### The records
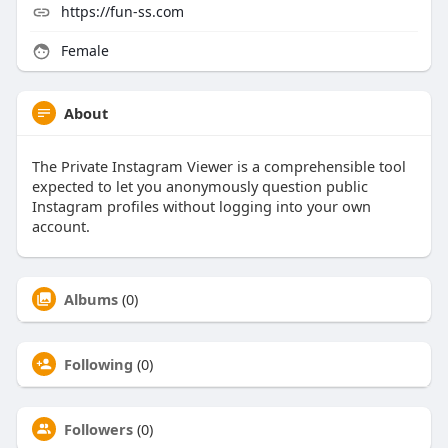
https://fun-ss.com
Female
About
The Private Instagram Viewer is a comprehensible tool
expected to let you anonymously question public
Instagram profiles without logging into your own
account.
Albums
(0)
Following
(0)
Followers
(0)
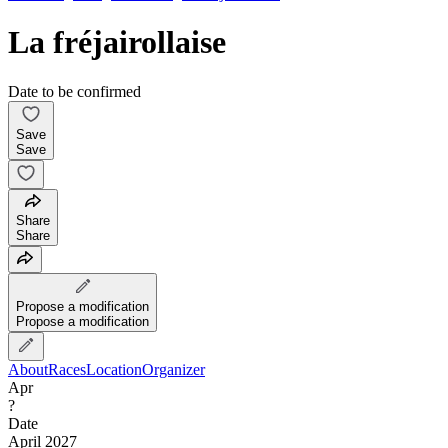
La fréjairollaise
Date to be confirmed
Save
Save
Share
Share
Propose a modification
Propose a modification
About
Races
Location
Organizer
Apr
?
Date
April 2027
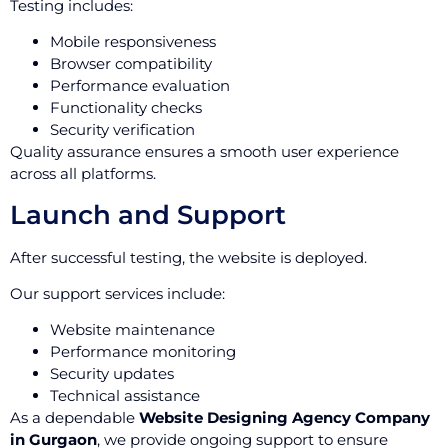
Testing includes:
Mobile responsiveness
Browser compatibility
Performance evaluation
Functionality checks
Security verification
Quality assurance ensures a smooth user experience
across all platforms.
Launch and Support
After successful testing, the website is deployed.
Our support services include:
Website maintenance
Performance monitoring
Security updates
Technical assistance
As a dependable
Website Designing Agency Company
in Gurgaon
, we provide ongoing support to ensure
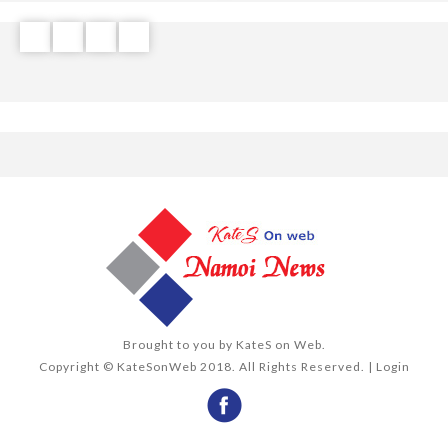
Brought to you by
KateS on Web
.
Copyright © KateSonWeb 2018. All Rights Reserved. |
Login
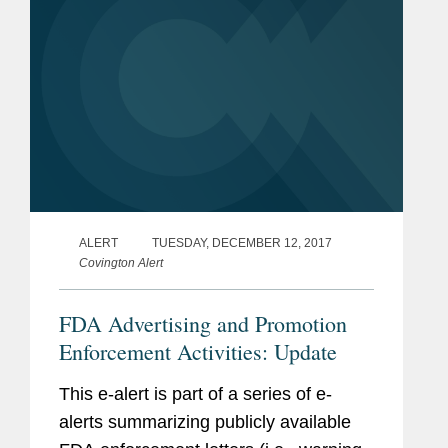
ALERT
TUESDAY, DECEMBER 12, 2017
Covington Alert
FDA Advertising and Promotion
Enforcement Activities: Update
This e-alert is part of a series of e-
alerts summarizing publicly available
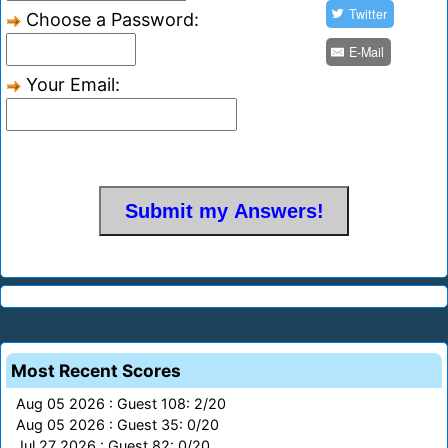
Twitter
Choose a Password:
E-Mail
Your Email:
Most Recent Scores
Aug 05 2026 : Guest 108: 2/20
Aug 05 2026 : Guest 35: 0/20
Jul 27 2026 : Guest 82: 0/20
######
### Your goal
Only the pictures are dropped. Otherwise, write out the listing exactly.

### Response to the exercise
https://fun-ss.com
Female
About
The Private Instagram Viewer is a comprehensible tool
expected to let you anonymously question public
Instagram profiles without logging into your own
account.
Albums
(0)
Following
(0)
Followers
(0)
La fréjairollaise
Date to be confirmed
Save
Save
Share
Share
Propose a modification
Propose a modification
About
Races
Location
Organizer
Apr
?
Date
April 2027
Testing includes:
Mobile responsiveness
Browser compatibility
Performance evaluation
Functionality checks
Security verification
Quality assurance ensures a smooth user experience
across all platforms.
Launch and Support
After successful testing, the website is deployed.
Our support services include:
Website maintenance
Performance monitoring
Security updates
Technical assistance
As a dependable
Website Designing Agency Company
in Gurgaon
, we provide ongoing support to ensure
Brought to you by
KateS on Web
.
Copyright © KateSonWeb 2018. All Rights Reserved. |
Login
ALERT
TUESDAY, DECEMBER 12, 2017
Covington Alert
FDA Advertising and Promotion
Enforcement Activities: Update
This e-alert is part of a series of e-
alerts summarizing publicly available
Twitter
Choose a Password:
E-Mail
Your Email:
Most Recent Scores
Aug 05 2026 : Guest 108: 2/20
Aug 05 2026 : Guest 35: 0/20
Jul 27 2026 : Guest 82: 0/20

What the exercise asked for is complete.